Listed entries =

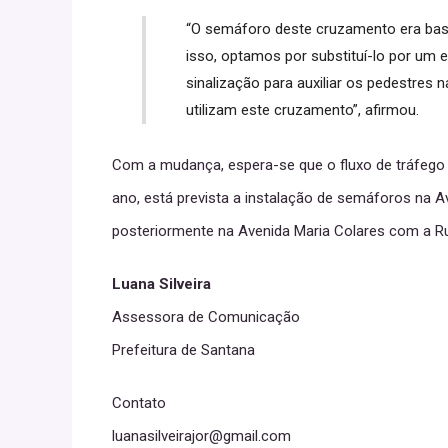
“O semáforo deste cruzamento era bast
isso, optamos por substituí-lo por um 
sinalização para auxiliar os pedestres 
utilizam este cruzamento”, afirmou.
Com a mudança, espera-se que o fluxo de tráfego 
ano, está prevista a instalação de semáforos na 
posteriormente na Avenida Maria Colares com a Ru
Luana Silveira
Assessora de Comunicação
Prefeitura de Santana
Contato
luanasilveirajor@gmail.com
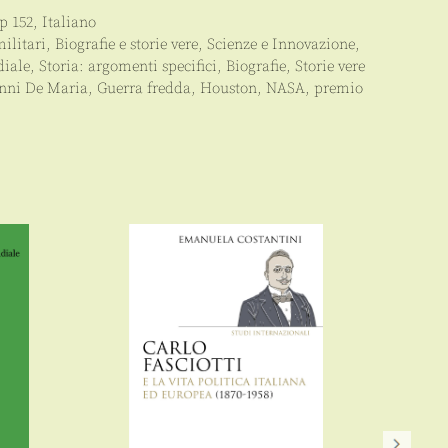
pp
152
,
Italiano
militari
,
Biografie e storie vere
,
Scienze e Innovazione
,
diale
,
Storia: argomenti specifici
,
Biografie
,
Storie vere
nni De Maria
,
Guerra fredda
,
Houston
,
NASA
,
premio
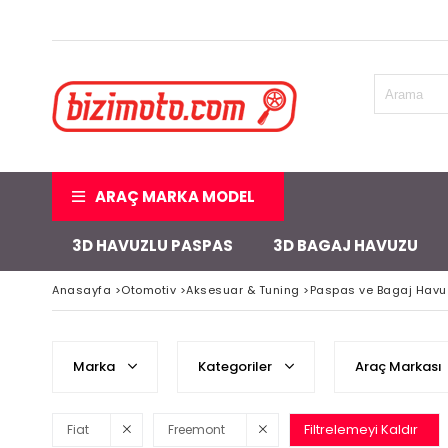
ARAÇ MARKA MODEL
3D HAVUZLU PASPAS
3D BAGAJ HAVUZU
Anasayfa
>
Otomotiv
>
Aksesuar & Tuning
>
Paspas ve Bagaj Havu
Marka
Kategoriler
Araç Markası
Filtrelemeyi Kaldır
Fiat
Freemont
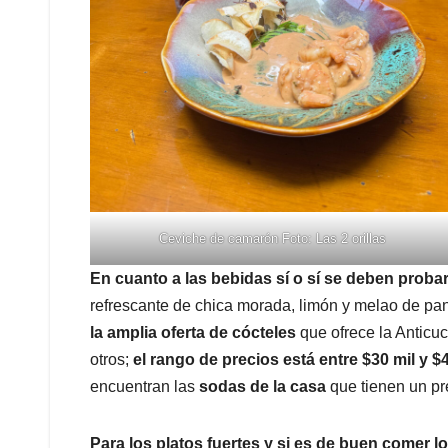
Ceviche de camarón Foto: Las 2 orillas
En cuanto a las bebidas sí o sí se deben probar
refrescante de chica morada, limón y melao de pa
la amplia oferta de cócteles
que ofrece la Anticuc
otros;
el rango de precios está entre $30 mil y $
encuentran las
sodas de la casa
que tienen un pr
Para los platos fuertes y si es de buen comer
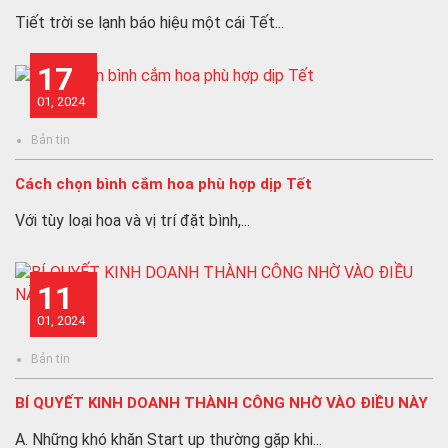
Tiết trời se lạnh báo hiệu một cái Tết...
17
01, 2024
Bản tin
Cách chọn bình cắm hoa phù hợp dịp Tết
Với tùy loại hoa và vị trí đặt bình,...
11
01, 2024
Bản tin
BÍ QUYẾT KINH DOANH THÀNH CÔNG NHỜ VÀO ĐIỀU NÀY
A. Những khó khăn Start up thường gặp khi...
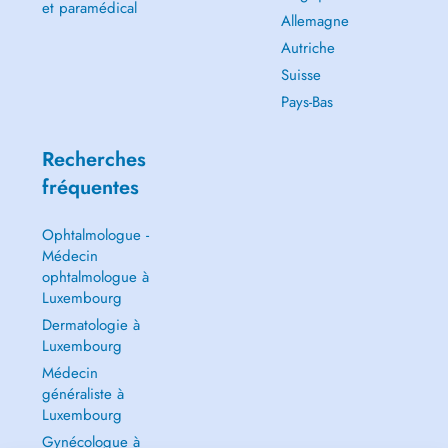
et paramédical
Allemagne
Autriche
Suisse
Pays-Bas
Recherches
fréquentes
Ophtalmologue -
Médecin
ophtalmologue à
Luxembourg
Dermatologie à
Luxembourg
Médecin
généraliste à
Luxembourg
Gynécologue à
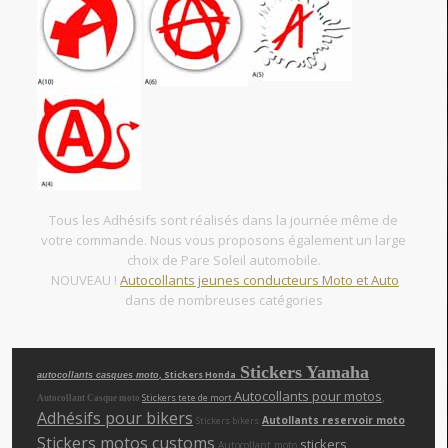
Tous les Adhésifs sont réalisés dans la journée même de
votre commande. Nous vous proposons également un large
choix de Pare Soleil automobile.
NOUVEAU !
Autocollants jeunes conducteurs Moto et Auto
dans de nombreuses catégories
Stickers Yamaha
, Stickers Honda
autocollants casques moto
Autocollants pour motos
,
Stickers tete de mort
Autocollant Casque moto
Adhésifs pour bikers
Autollants reservoir moto
Stickers bikers
Stickers motos customs
,
,
stickers
Autocollant moto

Exercise =
Repeat the records above verbatim, dropping the pictures.

Finished exercise =
“O semáforo deste cruzamento era bast
isso, optamos por substituí-lo por um 
sinalização para auxiliar os pedestres 
utilizam este cruzamento”, afirmou.
Com a mudança, espera-se que o fluxo de tráfego 
ano, está prevista a instalação de semáforos na 
posteriormente na Avenida Maria Colares com a Ru
Luana Silveira
Assessora de Comunicação
Prefeitura de Santana
Contato
luanasilveirajor@gmail.com
pp
152
,
Italiano
militari
,
Biografie e storie vere
,
Scienze e Innovazione
,
diale
,
Storia: argomenti specifici
,
Biografie
,
Storie vere
nni De Maria
,
Guerra fredda
,
Houston
,
NASA
,
premio
ARAÇ MARKA MODEL
3D HAVUZLU PASPAS
3D BAGAJ HAVUZU
Anasayfa
>
Otomotiv
>
Aksesuar & Tuning
>
Paspas ve Bagaj Havu
Marka
Kategoriler
Araç Markası
Filtrelemeyi Kaldır
Fiat
Freemont
Ceviche de camarón Foto: Las 2 orillas
En cuanto a las bebidas sí o sí se deben probar
refrescante de chica morada, limón y melao de pa
la amplia oferta de cócteles
que ofrece la Anticuc
otros;
el rango de precios está entre $30 mil y $
encuentran las
sodas de la casa
que tienen un pr
Para los platos fuertes y si es de buen comer
Tiết trời se lạnh báo hiệu một cái Tết...
17
01, 2024
Bản tin
Cách chọn bình cắm hoa phù hợp dịp Tết
Với tùy loại hoa và vị trí đặt bình,...
11
01, 2024
Bản tin
BÍ QUYẾT KINH DOANH THÀNH CÔNG NHỜ VÀO ĐIỀU NÀY
A. Những khó khăn Start up thường gặp khi...
et paramédical
Allemagne
Autriche
Suisse
Pays-Bas
Recherches
fréquentes
Ophtalmologue -
Médecin
ophtalmologue à
Luxembourg
Dermatologie à
Luxembourg
Médecin
généraliste à
Luxembourg
Gynécologue à
Tous les Adhésifs sont réalisés dans la journée même de
votre commande. Nous vous proposons également un large
choix de Pare Soleil automobile.
NOUVEAU !
Autocollants jeunes conducteurs Moto et Auto
dans de nombreuses catégories
Stickers Yamaha
, Stickers Honda
autocollants casques moto
Autocollants pour motos
,
Stickers tete de mort
Autocollant Casque moto
Adhésifs pour bikers
Autollants reservoir moto
Stickers bikers
Stickers motos customs
,
,
stickers
Autocollant moto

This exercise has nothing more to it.